SOURCE DATA section start

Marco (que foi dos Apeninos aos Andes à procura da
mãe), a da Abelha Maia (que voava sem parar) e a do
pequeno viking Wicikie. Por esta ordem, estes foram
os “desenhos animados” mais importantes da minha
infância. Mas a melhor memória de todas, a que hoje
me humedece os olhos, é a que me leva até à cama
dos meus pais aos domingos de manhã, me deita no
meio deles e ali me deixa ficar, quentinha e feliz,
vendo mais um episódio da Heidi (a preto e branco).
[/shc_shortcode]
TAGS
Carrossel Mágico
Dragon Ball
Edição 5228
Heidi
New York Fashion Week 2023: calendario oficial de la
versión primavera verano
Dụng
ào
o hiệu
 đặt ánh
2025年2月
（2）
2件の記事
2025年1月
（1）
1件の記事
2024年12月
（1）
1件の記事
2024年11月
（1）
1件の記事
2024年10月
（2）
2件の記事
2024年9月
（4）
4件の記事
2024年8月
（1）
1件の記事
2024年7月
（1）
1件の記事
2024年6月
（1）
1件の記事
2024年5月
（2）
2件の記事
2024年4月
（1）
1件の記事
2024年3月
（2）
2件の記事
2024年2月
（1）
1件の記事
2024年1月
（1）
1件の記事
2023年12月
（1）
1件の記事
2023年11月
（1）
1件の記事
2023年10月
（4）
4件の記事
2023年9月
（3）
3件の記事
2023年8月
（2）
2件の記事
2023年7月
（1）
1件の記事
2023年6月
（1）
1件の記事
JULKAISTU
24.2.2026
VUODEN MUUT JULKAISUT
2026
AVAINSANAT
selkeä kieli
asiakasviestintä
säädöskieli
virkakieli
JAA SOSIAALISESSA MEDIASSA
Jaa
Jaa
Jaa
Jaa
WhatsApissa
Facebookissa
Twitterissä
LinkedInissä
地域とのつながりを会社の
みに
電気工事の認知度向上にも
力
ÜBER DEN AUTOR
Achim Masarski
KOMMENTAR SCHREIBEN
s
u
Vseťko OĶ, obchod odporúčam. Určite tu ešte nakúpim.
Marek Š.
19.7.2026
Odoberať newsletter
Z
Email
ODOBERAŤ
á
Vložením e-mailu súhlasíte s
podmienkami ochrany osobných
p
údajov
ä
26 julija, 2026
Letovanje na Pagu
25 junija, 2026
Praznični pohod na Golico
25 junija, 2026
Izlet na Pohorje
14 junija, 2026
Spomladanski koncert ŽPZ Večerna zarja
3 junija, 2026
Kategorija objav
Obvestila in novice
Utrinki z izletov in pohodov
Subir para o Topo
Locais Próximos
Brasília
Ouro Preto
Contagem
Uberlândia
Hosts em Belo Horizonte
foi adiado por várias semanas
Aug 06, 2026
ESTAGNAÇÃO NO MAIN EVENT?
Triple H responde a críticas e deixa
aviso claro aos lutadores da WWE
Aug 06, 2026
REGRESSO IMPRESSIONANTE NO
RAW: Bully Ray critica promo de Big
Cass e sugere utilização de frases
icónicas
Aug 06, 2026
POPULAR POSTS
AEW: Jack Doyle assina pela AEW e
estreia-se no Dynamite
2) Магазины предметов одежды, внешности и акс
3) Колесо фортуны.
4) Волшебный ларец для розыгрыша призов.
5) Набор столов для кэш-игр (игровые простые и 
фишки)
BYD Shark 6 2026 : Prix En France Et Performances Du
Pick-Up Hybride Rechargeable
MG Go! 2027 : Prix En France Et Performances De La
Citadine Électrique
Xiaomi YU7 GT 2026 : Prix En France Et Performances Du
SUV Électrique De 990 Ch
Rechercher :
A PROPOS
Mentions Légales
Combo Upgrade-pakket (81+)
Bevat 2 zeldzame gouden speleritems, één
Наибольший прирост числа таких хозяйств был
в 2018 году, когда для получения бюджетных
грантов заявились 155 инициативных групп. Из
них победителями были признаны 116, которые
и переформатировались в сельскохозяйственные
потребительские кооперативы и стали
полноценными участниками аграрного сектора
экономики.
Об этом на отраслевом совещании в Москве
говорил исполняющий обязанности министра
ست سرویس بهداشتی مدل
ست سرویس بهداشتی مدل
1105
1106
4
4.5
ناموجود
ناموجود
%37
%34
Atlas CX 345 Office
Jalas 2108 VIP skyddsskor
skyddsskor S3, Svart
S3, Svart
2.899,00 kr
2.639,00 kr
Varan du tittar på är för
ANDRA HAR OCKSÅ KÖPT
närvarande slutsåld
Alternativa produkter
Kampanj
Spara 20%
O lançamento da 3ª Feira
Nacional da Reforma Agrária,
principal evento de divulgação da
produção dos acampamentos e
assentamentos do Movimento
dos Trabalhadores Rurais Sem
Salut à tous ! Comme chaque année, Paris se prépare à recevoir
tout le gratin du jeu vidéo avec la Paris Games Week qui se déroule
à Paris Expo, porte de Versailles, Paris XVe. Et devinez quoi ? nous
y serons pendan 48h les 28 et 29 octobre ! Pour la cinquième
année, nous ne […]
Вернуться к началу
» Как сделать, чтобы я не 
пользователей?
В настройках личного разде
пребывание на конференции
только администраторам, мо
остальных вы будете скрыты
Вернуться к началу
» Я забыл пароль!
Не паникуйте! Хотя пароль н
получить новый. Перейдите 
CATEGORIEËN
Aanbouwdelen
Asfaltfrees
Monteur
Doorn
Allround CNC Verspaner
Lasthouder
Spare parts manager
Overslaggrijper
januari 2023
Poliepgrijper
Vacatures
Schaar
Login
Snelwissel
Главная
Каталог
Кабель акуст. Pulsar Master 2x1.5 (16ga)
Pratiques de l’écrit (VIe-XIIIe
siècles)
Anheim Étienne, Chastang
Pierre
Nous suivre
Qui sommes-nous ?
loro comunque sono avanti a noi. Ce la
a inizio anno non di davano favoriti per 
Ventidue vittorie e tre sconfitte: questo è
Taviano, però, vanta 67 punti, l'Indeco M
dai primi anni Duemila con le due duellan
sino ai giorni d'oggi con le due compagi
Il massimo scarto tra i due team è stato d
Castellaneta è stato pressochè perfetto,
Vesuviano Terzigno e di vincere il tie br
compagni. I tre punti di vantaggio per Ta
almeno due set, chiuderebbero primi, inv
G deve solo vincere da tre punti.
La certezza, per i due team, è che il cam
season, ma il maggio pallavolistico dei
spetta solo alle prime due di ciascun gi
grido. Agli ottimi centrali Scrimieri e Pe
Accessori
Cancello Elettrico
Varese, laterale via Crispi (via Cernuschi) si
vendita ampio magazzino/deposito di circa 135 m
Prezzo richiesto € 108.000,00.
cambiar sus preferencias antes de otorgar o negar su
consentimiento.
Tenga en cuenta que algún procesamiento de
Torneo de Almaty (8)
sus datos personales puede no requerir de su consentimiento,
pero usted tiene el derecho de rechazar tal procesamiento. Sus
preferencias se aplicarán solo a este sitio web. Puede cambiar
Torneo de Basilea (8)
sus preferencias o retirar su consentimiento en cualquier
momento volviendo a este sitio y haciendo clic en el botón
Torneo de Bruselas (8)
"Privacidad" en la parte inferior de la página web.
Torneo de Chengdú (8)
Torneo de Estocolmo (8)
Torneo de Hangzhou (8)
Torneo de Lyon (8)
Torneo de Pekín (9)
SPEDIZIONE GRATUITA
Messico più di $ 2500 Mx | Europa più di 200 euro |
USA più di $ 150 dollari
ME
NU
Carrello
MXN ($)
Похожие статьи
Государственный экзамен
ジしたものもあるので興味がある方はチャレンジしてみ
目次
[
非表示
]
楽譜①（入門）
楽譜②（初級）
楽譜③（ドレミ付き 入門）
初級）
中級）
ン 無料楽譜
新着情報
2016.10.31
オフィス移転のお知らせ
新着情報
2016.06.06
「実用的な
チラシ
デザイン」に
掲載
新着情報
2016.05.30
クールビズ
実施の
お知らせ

SOURCE DATA section end

**TASK INSTRUCTIONS**. All that is needed is how many lines of the data contain "solo", stated as a number.

**SOLUTION**. 3